Answers to Circumvention

(__) The NSA has no interest in subverting the law, circumvention doesn’t make sense.


Ackerman, National Security editor for the The Guardian, 2015,
(Spencer, 6-1-2015, "Fears NSA will seek to undermine surveillance reform," Guardian, http://www.theguardian.com/us-news/2015/jun/01/nsa-surveillance-patriot-act-congress-secret-law)

Despite that recent history, veteran intelligence attorneys reacted with scorn to the idea that NSA lawyers will undermine surveillance reform. Robert Litt, the senior lawyer for director of national intelligence, James Clapper, said during a public appearance last month that creating a banned bulk surveillance program was “not going to happen”.

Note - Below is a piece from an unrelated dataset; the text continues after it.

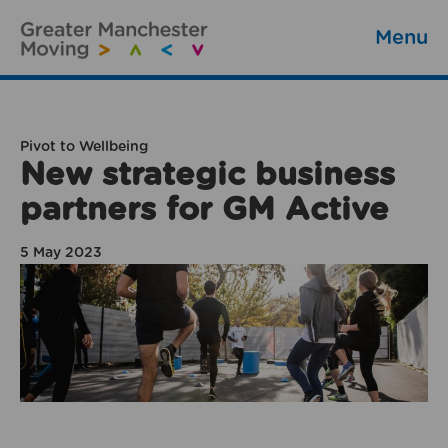
Menu
Pivot to Wellbeing
New strategic business
partners for GM Active
5 May 2023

The whole notion that NSA is just evilly determined to read the law in a fashion contrary to its intent is bullshit, of the sort that the Guardian and the left – but I repeat myself – have fallen in love with. The interpretation of 215 that supported the bulk collection program was creative but not beyond reason, and it was upheld by many judges,” said the former NSA general counsel Stewart Baker, referring to Section 215 of the Patriot Act.

This is the section that permits US law enforcement and surveillance agencies to collect business records and expired at midnight, almost two years after the whistleblower Edward Snowden revealed to the Guardian that the Patriot Act was secretly being used to justify the collection of phone records from millions of Americans.



With one exception, the judges that upheld the interpretation sat on the non-adversarial Fisa court, a body that approves nearly all government surveillance requests and modifies about a quarter of them substantially. The exception was reversed by the second circuit court of appeals.

Baker, speaking before the Senate voted, predicted: “I don’t think anyone at NSA is going to invest in looking for ways to defy congressional intent if USA Freedom is adopted.”


(__) Noncompliance isn’t a reason not to do the plan — the real problems are the laws that authorize the surveillance.


Jaffer ACLU Deputy Legal Director and Director of ACLU Center for Democracy, 2013

(Jameel “"There Have Been Some Compliance Incidents": NSA Violates Surveillance Rules Multiple Times a Day,” ACLU Blog, August 16th, https://www.aclu.org/blog/there-have-been-some-compliance-incidents-nsa-violates-surveillance-rules-multiple-times-day?redirect=blog/national-security/nsa-privacy-violations-even-more-frequent-we-imagined, Accessed 06-05-2015)

One final note: The NSA's noncompliance incidents are a big deal, but we shouldn't let them become a distraction. The far bigger problem is with the law itself, which gives the NSA almost unchecked authority to monitor Americans' international calls and emails. The problem arises, in other words, not just from the NSA's non-compliance with the law, but from its compliance with it.


Answers to Circumvention



(__) The NSA doesn’t try to circumvent.


McCutcheon, editor for Congressional Quarterly , 2013
(Chuck (2013, August 30). Government surveillance. CQ Researcher, 23, 717-740. Retrieved from http://library.cqpress.com/)

Deputy Attorney General James Cole noted that the FISA court approves only requests that meet the standard of a “reasonable, articulable suspicion” of potential terrorist activity. “Unless you get that step made, you cannot enter that database and make a query of any of this data,” he said . Footnote 33

Timothy Edgar, a former American Civil Liberties Union (ACLU) attorney who later worked for the director of National Intelligence as its first deputy for civil liberties, says he was surprised — and that Americans would be as well — by how cautious spy agencies are about using their surveillance powers.

When he was at the ACLU, “I thought that the government would take whatever power you had given them and always interpret it in the broadest possible way,” says Edgar, who now teaches national security and technology law at Brown University. But he said he came to view government officials as “conscientious” and realized they did not habitually interpret their powers as broadly as civil liberties groups fear.